Dakwah, Cinta dan Perjuangan Buya Hamka


DAKWAH hari ini kita bisa lihat fenomena hijrah dimana-mana. Bukan saja dari kalangan pemuda kita di kampus, atau di sekolah, namun juga sampai pada kalangan ARTIS. Artis yang biasanya sibuk dengan jadwal syuting dan seterusnya, sekarang berbondong-bondong datang ke kajian ustadz-ustadz. Masya Allah.

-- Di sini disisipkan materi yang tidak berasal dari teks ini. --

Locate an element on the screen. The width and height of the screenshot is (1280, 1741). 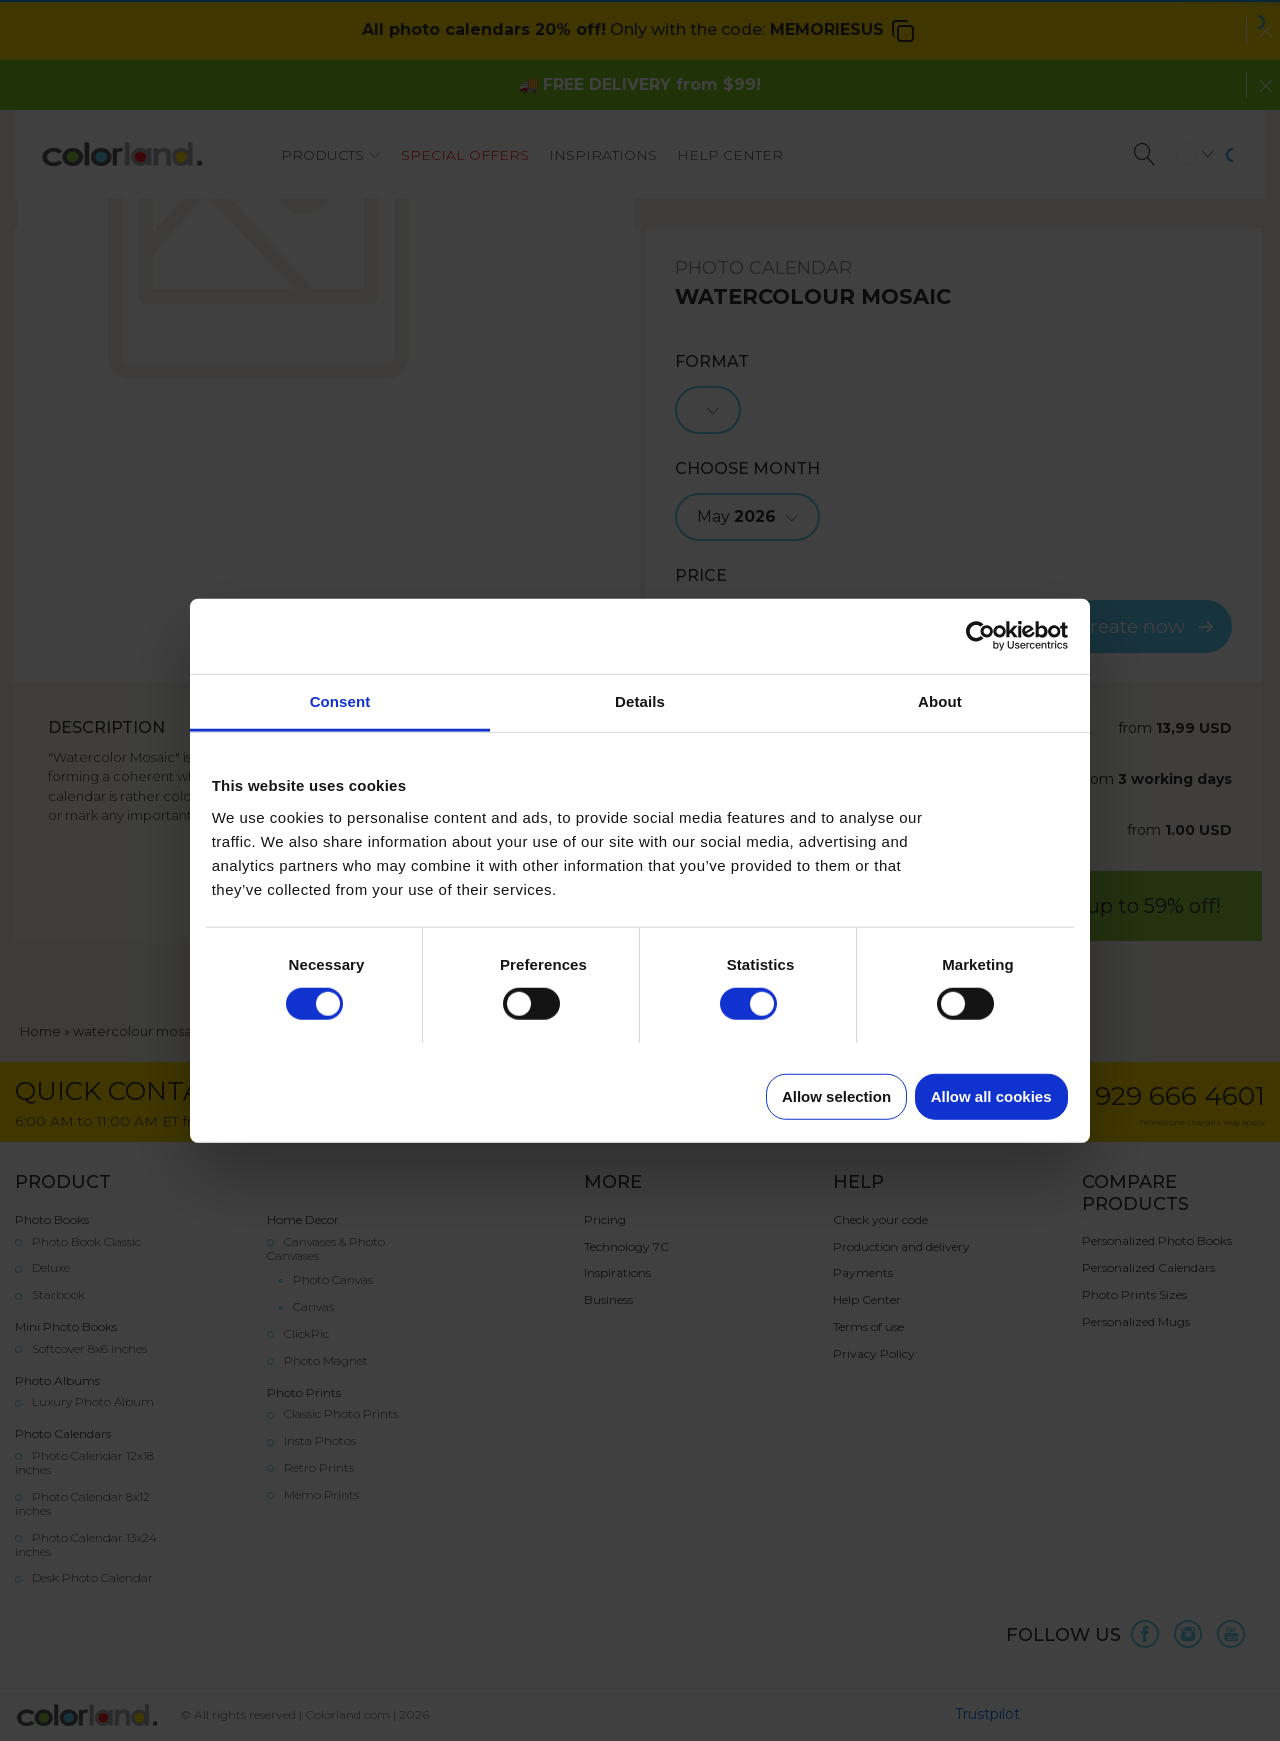 Details [tab] is located at coordinates (640, 700).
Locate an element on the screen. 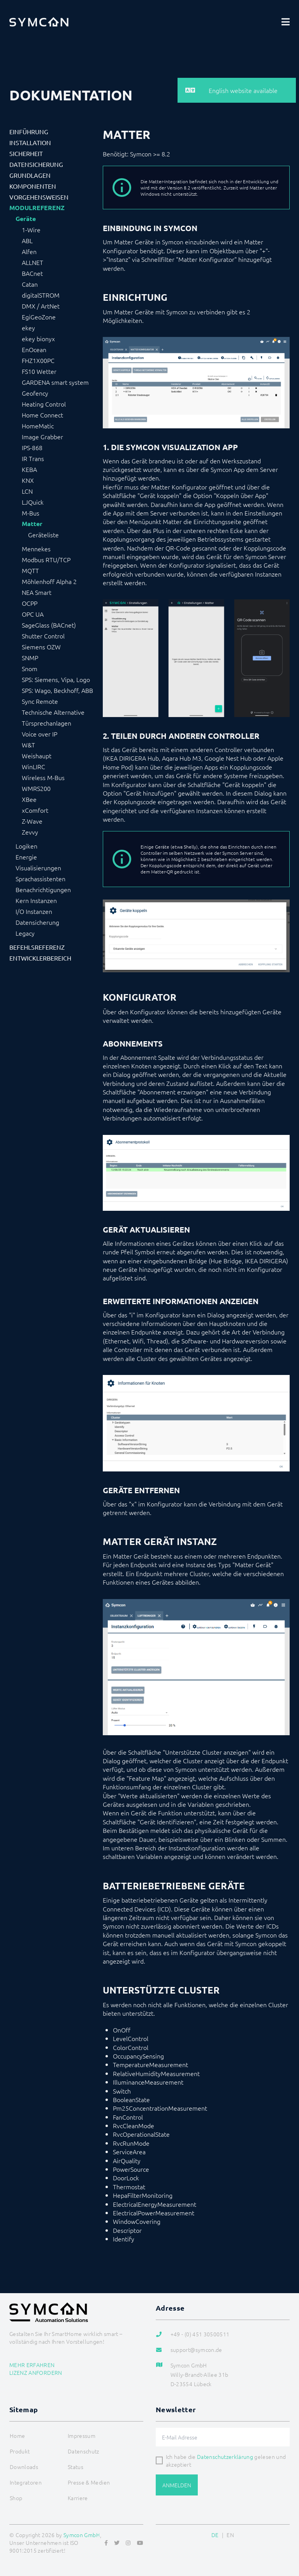 This screenshot has width=299, height=2576. Z-Wave is located at coordinates (32, 821).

Zaman telah berubah, teknologi semakin berkembang, serta metode dakwah pun berbeda. Para Pemuda Muslim hari ini bisa jadi lebih banyak beraktivitas dalam aksi nyata, dan juga dalam sosial media.

Lalu apa Aktivis Dakwah hari ini senang membaca? Pada saat kajian FLP pada 6 Oktober 2018 yang lalu, di Wisma PKBI, Bandung, M. Irfan Hidayatullah, dosen FIB UNPAD, dan Ketua Dewan Pertimbangan FLP menyatakan bahwa, “Kekurangan Aktivis Dakwah sekarang adalah jarang membaca!”

Coba diingat, kapan terakhir kita membaca Koran?

Kita kini lebih mengandalkan informasi dari gadget dan mungkin juga berjauhan dengan buku.
Irfan Hidayatullah juga menanyakan kembali, “Adakah anak FLP –yang kebanyakan anggotanya aktif dalam dakwah—yang gila baca buku? Kita kalah dengan mereka yang begadang. Setelan rambut gondrong, sehari-hari merokok dan ngopi, tapi mereka gila baca dan buku apa saja dibaca! Jadi sayang bagi kita kalau ceramah kesana kemari, tapi gak nulis.”
Hal yang menohok juga beliau bercerita bahwa, “Ada dosen di sebuah universitas yang menulis (selain mengajar), tapi dia gay. Split. Kita angkat topi untuk mereka. Tapi tidak sesuai. Tidak seideologi dengan kita.” Lalu bagaimana dengan kita?

Di satu sisi orang lain sudah melesat jauh, kita sekarang sudah berada dimana? Aktivis dakwah hari ini bisa menjadi teladan saat ia banyak membaca dan menulis. Aktivis dakwah yang senang membaca, ia tak akan kehilangan waktu, justru ia akan mengisi ruhaninya dengan ilmu, membuka wawasan atau pengetahuan dalam hal baru. Aktivis dakwah yang menulis, hal yang ia lihat, dengar, dan baca bisa ia rangkum menjadi tulisan yang bermakna, penuh hikmah, dan ‘berdaging’ istilah sekarang.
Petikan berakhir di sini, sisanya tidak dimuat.